No policy can mean inability to respond at all. At a major company whose board I serve, we faced a short-term ransomware demand, and decided we had to pay. But the hackers demanded payment in Bitcoin, and the company didn’t have a Bitcoin account. This took two days to set up — by which time the deadline had passed. Also, ask what you’ll do if other problems crop up. In Europe, a recent Petya attack demanded payment to the bit-napper’s Posteo email account. But before victims could comply, Posteo had blocked the mailbox.
— Ransomware is not just an internal danger. Even after you shape a sound emergency policy for your corporate response, what about the suppliers, customers and advisors you depend on? Lenehan tells of a ransomware strike, not at his company, but at a major law firm they were depending on to close a $20 million dollar acquisition. “The lawyers got an email from IT early in the morning telling everyone to not turn on their laptops, and check them in immediately.” A pending deal was suddenly frozen solid.
How to Defend Your Organization
What would happen at this very moment if one of your top vendors or clients IT system instantly went dark for an uncertain period of time? Are they able to back up their information with systems completely walled off from the afflicted ones?
— Fight hackers with unconventional warfare. Above, I noted the generic things a board can do to improve the technical odds of avoiding and fighting cyber mischief. Push IT to innovate outside its normal comfort zone. Third-party vendors like Optiv, SecureWorks, and Stroz specialize in penetration testing, 24/7 threat monitoring and ethical hacking. Your IT staff says they have the latest software updates and threat assessments? Good — let’s contract with outside experts who can make sure. The expenses involved should be modest, and today are a basic cost of doing business. Want to drive a car? You need to buy insurance. Want to operate in today’s digital world?

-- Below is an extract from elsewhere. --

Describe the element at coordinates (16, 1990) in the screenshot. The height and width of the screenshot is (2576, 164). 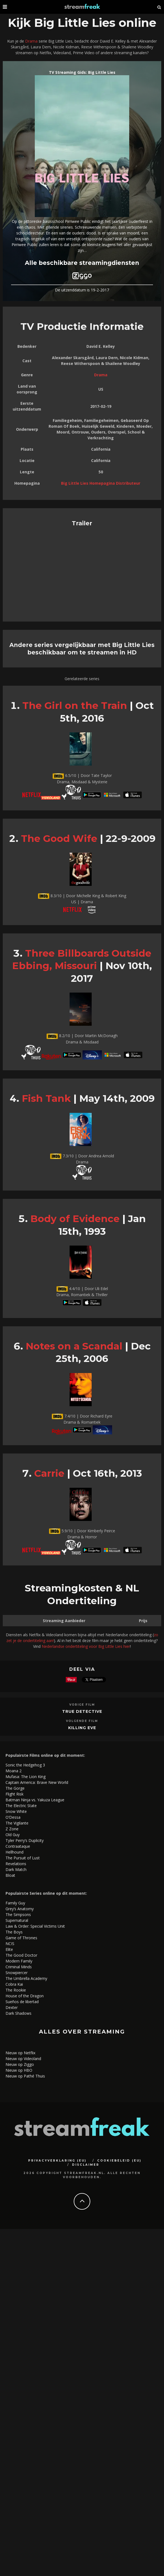 I see `The Rookie` at that location.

Invest in outside cyber-expertise.
— Speaking of insurance, check your liability and other business policies when it comes to hacking damages, and specifically ransomware costs. What sort of losses are covered, which aren’t, how much could ransomware losses total, what compliance measures must you have in place, and what are disqualifiers? Also, how should your company decide on making a claim? (If you file a claim for a ransomware payment of $5000, will your premiums shoot up by ten times that amount?) “If someone demands $350 in Bitcoin, it may be like when someone keys your car in a parking lot,” notes Lenehan. “Rather than making a claim, you just get it detailed out on your own dime.”
Ultimately, boards and management need to respond to a ransomware crisis the same way they respond to any company crisis. They must assure good response tools and plans are in place and functioning, that tough questions are asked, and that everyone knows their role. But for the board, ransomware prep demands an added step — asking yourself if you’re ready to deal with the devil.